Jeremy and I were engaged in November of 2004 and married on April 16, 2005. We were so happy and in love that we could hardly wait to start our lives together.
When Jeremy looked into my eyes shortly after 4:30 pm on Saturday, April 16, 2005 and recited his vows, I knew he meant them and would keep them forever.
Your wedding vows are some of the most important words you will ever utter aloud. Each line has great significance to your life as husband and wife.
Of course, 'In sickness and health' really hit home for me because I was already 'sick' so to speak. Jeremy was well aware of that fact and vowed to love, honor, and cherish me anyway.
My muscles would continue to weaken, as our martial life would continue to strengthen. We were never sure exactly what God would bring our way but we knew together we could handle it.
The first few years of our marriage were so carefree. We traveled the country and discovered more and more about each other. I longed to know every last thought in Jeremy's head. (I realize this drives him crazy, but I can't help it.)
Jeremy and I knew from the beginning that we did not want to have children. I think I had convinced myself that having Limb Girdle Muscular Dystrophy and a family would not be possible. Deep down I think Jeremy may have wanted children but was willing to sacrifice having children for a life with me.
A couple of years into our marriage, I changed my mind.

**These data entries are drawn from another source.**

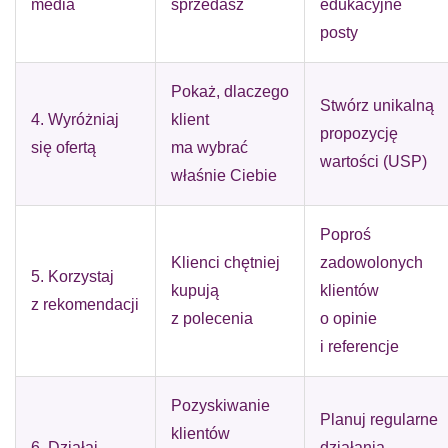
media
sprzedasz
edukacyjne
posty
Pokaż, dlaczego
Stwórz unikalną
4. Wyróżniaj
klient
propozycję
się ofertą
ma wybrać
wartości (USP)
właśnie Ciebie
Poproś
Klienci chętniej
zadowolonych
5. Korzystaj
kupują
klientów
z rekomendacji
z polecenia
o opinie
i referencje
Pozyskiwanie
Planuj regularne
klientów
6. Działaj
działania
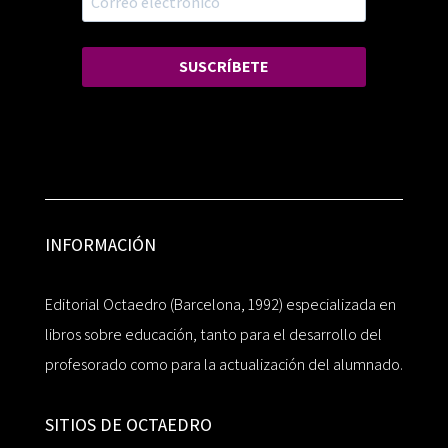
SUSCRÍBETE
INFORMACIÓN
Editorial Octaedro (Barcelona, 1992) especializada en
libros sobre educación, tanto para el desarrollo del
profesorado como para la actualización del alumnado.
SITIOS DE OCTAEDRO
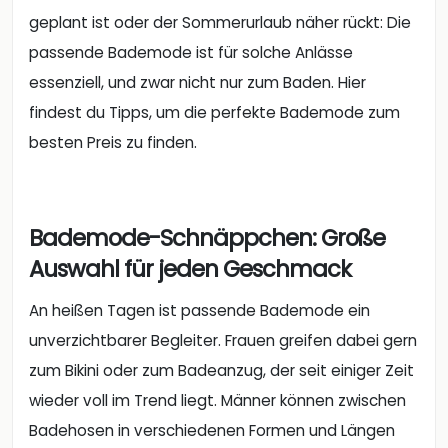
geplant ist oder der Sommerurlaub näher rückt: Die
passende Bademode ist für solche Anlässe
essenziell, und zwar nicht nur zum Baden. Hier
findest du Tipps, um die perfekte Bademode zum
besten Preis zu finden.
Bademode-Schnäppchen: Große
Auswahl für jeden Geschmack
An heißen Tagen ist passende Bademode ein
unverzichtbarer Begleiter. Frauen greifen dabei gern
zum Bikini oder zum Badeanzug, der seit einiger Zeit
wieder voll im Trend liegt. Männer können zwischen
Badehosen in verschiedenen Formen und Längen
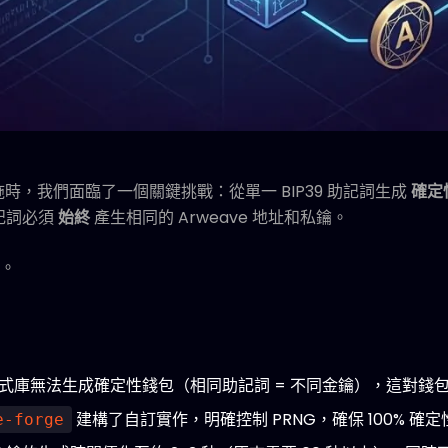
設施時，我們面臨了一個關鍵挑戰：從單一 BIP39 助記詞生成
確定性
助記詞必須
始終
產生相同的 Arweave 地址和私鑰。
。
e 函式庫無法生成確定性錢包（相同助記詞 = 不同金鑰），這對
建構了自訂實作，明確控制 PRNG，確保 100% 確定
e-forge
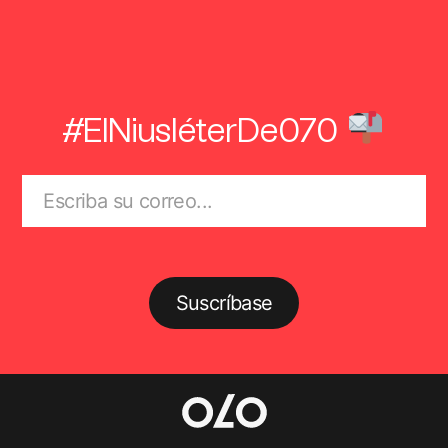
#ElNiusléterDe070
Suscríbase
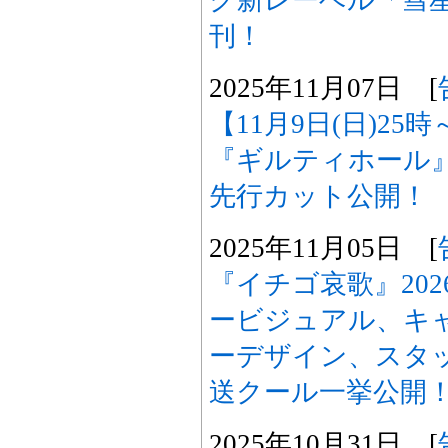
ク新レーベル「彗
刊！
2025年11月07日 [
【11月9日(日)2
『ギルティホール
先行カット公開！
2025年11月05日 [
『イチゴ哀歌』20
ービジュアル、キ
ーデザイン、スタッ
送クール一挙公開
2025年10月31日 [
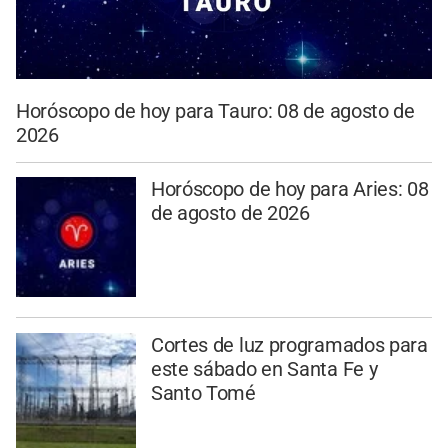
Horóscopo de hoy para Tauro: 08 de agosto de
2026
Horóscopo de hoy para Aries: 08
de agosto de 2026
Cortes de luz programados para
este sábado en Santa Fe y
Santo Tomé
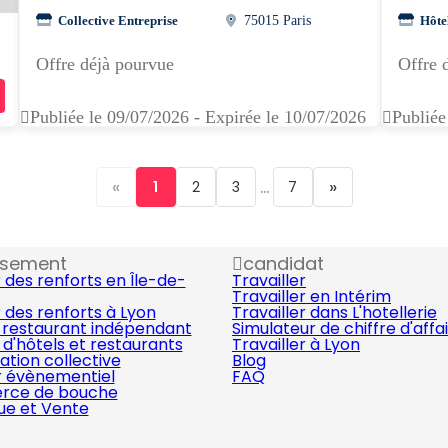
Collective Entreprise
75015 Paris
Hôte
Offre déjà pourvue
Offre 
Publiée le 09/07/2026 - Expirée le 10/07/2026
Publiée
«
...
»
1
2
3
7
ssement
candidat
 des renforts en Île-de-
Travailler
Travailler en Intérim
 des renforts à Lyon
Travailler dans L'hotellerie
 restaurant indépendant
Simulateur de chiffre d'affa
d'hôtels et restaurants
Travailler à Lyon
ation collective
Blog
r évènementiel
FAQ
ce de bouche
que et Vente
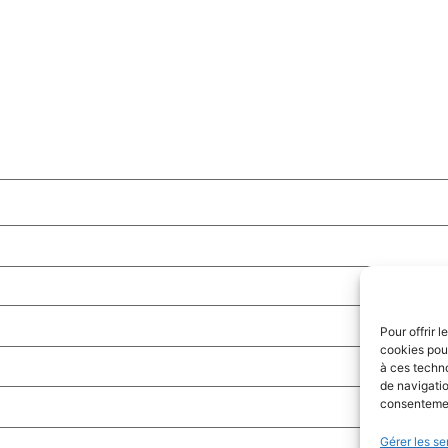
Pour offrir 
cookies pour
à ces techn
de navigatio
consentement
Gérer les se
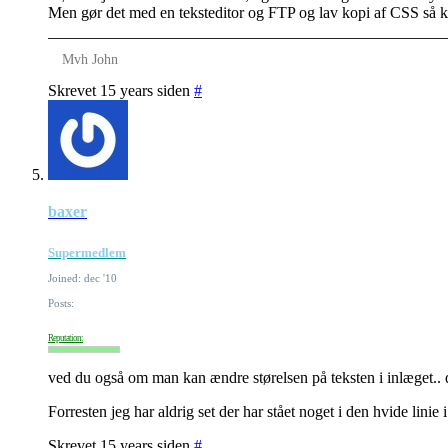
Men gør det med en teksteditor og FTP og lav kopi af CSS så kan
Mvh John
Skrevet 15 years siden
#
baxer
Supermedlem
Joined: dec '10
Posts:
Reputation:
ved du også om man kan ændre størelsen på teksten i inlæget.. d
Forresten jeg har aldrig set der har stået noget i den hvide linie 
Skrevet 15 years siden
#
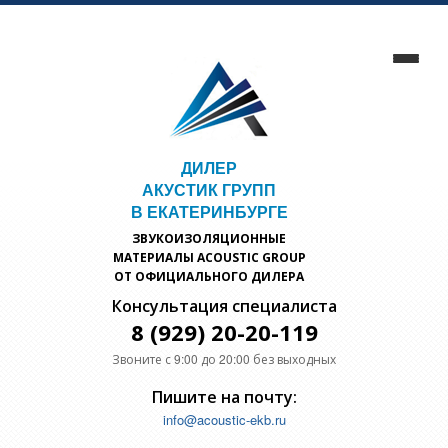
ДИЛЕР
АКУСТИК ГРУПП
В ЕКАТЕРИНБУРГЕ
ЗВУКОИЗОЛЯЦИОННЫЕ
МАТЕРИАЛЫ ACOUSTIC GROUP
ОТ ОФИЦИАЛЬНОГО ДИЛЕРА
Консультация специалиста
8 (929) 20-20-119
Звоните с 9:00 до 20:00 без выходных
Пишите на почту:
info@acoustic-ekb.ru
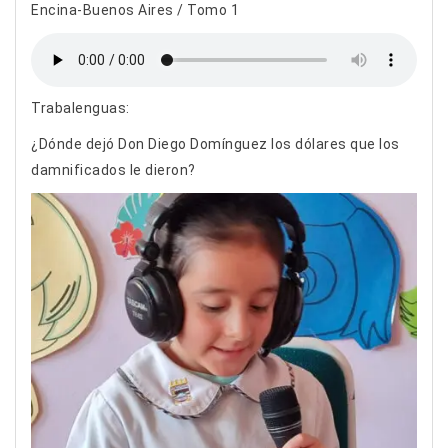
Encina-Buenos Aires / Tomo 1
Trabalenguas:
¿Dónde dejó Don Diego Domínguez los dólares que los
damnificados le dieron?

I knew I wanted a baby. I wasn't 100% sure how we would make it work but I knew we had to try.
Just because I had a change of heart about having children that didn't mean Jeremy had a change of heart too. We had countless conversations over the next several years. They weren't all pretty and most of them ended with me in tears.
Jeremy's main concern was me and my health and of course that was the least of my concerns. I wanted a baby and I wanted to be the woman to carry our baby. After consulting with all of my doctors and physical therapists, Jeremy was finally starting to come around to the idea of us starting a family.
I knew there was a strong possibility that I would lose strength due to a pregnancy and weight loss would be an issue after giving birth. I was okay with both of those possible issues. I knew that I would lose strength eventually anyway due to the progressive nature of LGMD2B and lowered mobility generally leads to weight gain. So my thoughts were if I was going to be weak and chunky one day anyway, why shouldn't I get a baby out of it?